(Document structure recognition data)
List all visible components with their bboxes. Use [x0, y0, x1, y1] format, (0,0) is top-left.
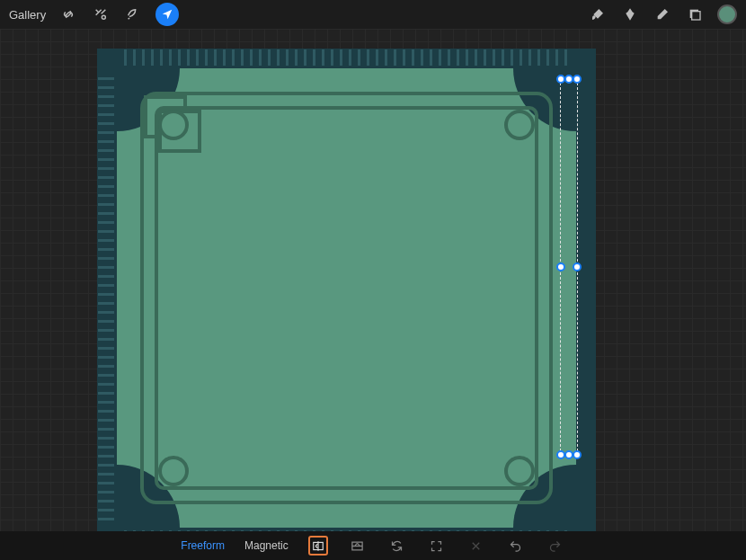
- selection-handle[interactable]: [573, 450, 582, 459]
- canvas-area[interactable]: [0, 29, 746, 531]
- gallery-button[interactable]: Gallery: [9, 8, 46, 22]
- transform-tool-icon[interactable]: [155, 3, 179, 26]
- eraser-tool-icon[interactable]: [653, 4, 672, 24]
- frame-notch: [158, 110, 189, 140]
- artwork-canvas: [97, 49, 596, 531]
- frame-inner-line: [155, 106, 538, 490]
- fit-screen-icon[interactable]: [427, 536, 447, 556]
- frame-notch: [158, 456, 189, 486]
- svg-point-0: [102, 15, 106, 19]
- top-toolbar-right: [588, 4, 737, 24]
- redo-icon[interactable]: [546, 536, 565, 556]
- flip-vertical-icon[interactable]: [348, 536, 368, 556]
- actions-icon[interactable]: [58, 4, 78, 24]
- undo-icon[interactable]: [506, 536, 526, 556]
- color-swatch[interactable]: [717, 4, 737, 24]
- green-panel: [117, 68, 576, 528]
- selection-handle[interactable]: [573, 262, 582, 271]
- selection-handle[interactable]: [573, 75, 582, 84]
- svg-rect-2: [692, 12, 700, 20]
- brush-tool-icon[interactable]: [588, 4, 608, 24]
- frame-notch: [504, 110, 535, 140]
- reset-icon[interactable]: [466, 536, 486, 556]
- smudge-tool-icon[interactable]: [620, 4, 640, 24]
- layers-icon[interactable]: [685, 4, 705, 24]
- transform-selection[interactable]: [560, 78, 578, 456]
- adjustments-icon[interactable]: [91, 4, 111, 24]
- mode-freeform[interactable]: Freeform: [181, 539, 225, 552]
- selection-tool-icon[interactable]: [123, 4, 143, 24]
- border-ornament-left: [98, 76, 114, 520]
- border-ornament-top: [124, 49, 569, 66]
- transform-toolbar: Freeform Magnetic: [0, 531, 746, 560]
- top-toolbar: Gallery: [0, 0, 746, 29]
- mode-magnetic[interactable]: Magnetic: [244, 539, 289, 552]
- top-toolbar-left: Gallery: [9, 3, 179, 26]
- flip-horizontal-icon[interactable]: [308, 536, 328, 556]
- frame-notch: [504, 456, 535, 486]
- rotate-icon[interactable]: [387, 536, 407, 556]
- selection-handle[interactable]: [556, 262, 565, 271]
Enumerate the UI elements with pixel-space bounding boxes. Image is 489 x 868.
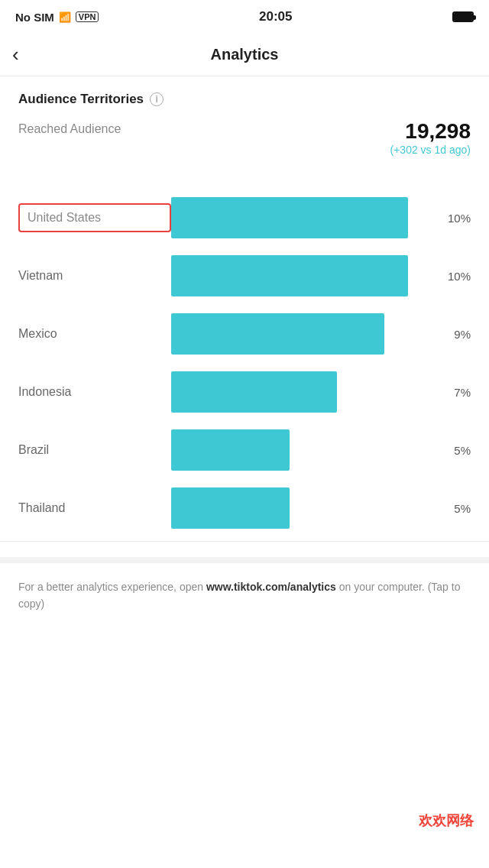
chart-area: United States10%Vietnam10%Mexico9%Indone… (0, 191, 489, 535)
chart-row: Indonesia7% (18, 365, 471, 419)
nav-bar: ‹ Analytics (0, 34, 489, 76)
status-right (452, 11, 474, 22)
audience-section: Audience Territories i Reached Audience … (0, 76, 489, 191)
section-title-text: Audience Territories (18, 92, 144, 107)
pct-label: 5% (436, 444, 471, 457)
chart-row: Mexico9% (18, 307, 471, 361)
pct-label: 5% (436, 502, 471, 515)
country-label: Vietnam (18, 269, 171, 283)
wifi-icon: 📶 (59, 11, 71, 23)
section-title: Audience Territories i (18, 92, 471, 107)
bar-container (171, 487, 436, 529)
reached-number: 19,298 (390, 119, 471, 144)
country-label: United States (18, 203, 171, 232)
carrier-label: No SIM (15, 11, 54, 24)
country-label: Mexico (18, 327, 171, 341)
status-bar: No SIM 📶 VPN 20:05 (0, 0, 489, 34)
vpn-tag: VPN (76, 11, 99, 22)
page-title: Analytics (211, 46, 279, 63)
watermark: 欢欢网络 (419, 811, 474, 830)
back-button[interactable]: ‹ (12, 43, 19, 66)
country-label: Indonesia (18, 385, 171, 399)
bar (171, 197, 408, 238)
chart-row: Thailand5% (18, 481, 471, 535)
chart-row: United States10% (18, 191, 471, 245)
footer-text: For a better analytics experience, open … (18, 578, 471, 613)
info-icon[interactable]: i (150, 92, 164, 106)
country-label: Thailand (18, 501, 171, 515)
reached-label: Reached Audience (18, 119, 121, 136)
country-label: Brazil (18, 443, 171, 457)
footer-link[interactable]: www.tiktok.com/analytics (206, 581, 336, 593)
bar (171, 487, 290, 529)
bar-container (171, 255, 436, 296)
reached-audience-row: Reached Audience 19,298 (+302 vs 1d ago) (18, 119, 471, 165)
status-left: No SIM 📶 VPN (15, 11, 99, 24)
battery-icon (452, 11, 474, 22)
bar (171, 429, 290, 471)
pct-label: 9% (436, 328, 471, 341)
pct-label: 10% (436, 212, 471, 225)
section-divider (0, 541, 489, 542)
bar-container (171, 371, 436, 413)
chart-row: Vietnam10% (18, 249, 471, 303)
bar-container (171, 429, 436, 471)
reached-change: (+302 vs 1d ago) (390, 144, 471, 156)
pct-label: 10% (436, 270, 471, 283)
bar (171, 371, 337, 413)
bar (171, 313, 384, 355)
bar-container (171, 197, 436, 238)
footer-text-before: For a better analytics experience, open (18, 581, 206, 593)
content-area: Audience Territories i Reached Audience … (0, 76, 489, 712)
reached-value: 19,298 (+302 vs 1d ago) (390, 119, 471, 156)
time-label: 20:05 (259, 9, 292, 24)
pct-label: 7% (436, 386, 471, 399)
footer-section[interactable]: For a better analytics experience, open … (0, 557, 489, 636)
chart-row: Brazil5% (18, 423, 471, 477)
bar (171, 255, 408, 296)
bar-container (171, 313, 436, 355)
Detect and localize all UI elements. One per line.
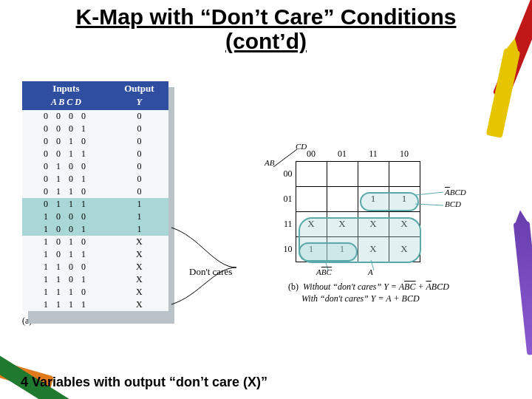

Required work: In the lines above, find the word "United" and copy every line it occurs in.

Task output:
chart-area: United States10%Vietnam10%Mexico9%Indone… (0, 191, 489, 535)
country-label: United States (18, 203, 171, 232)
chart-row: United States10% (18, 191, 471, 245)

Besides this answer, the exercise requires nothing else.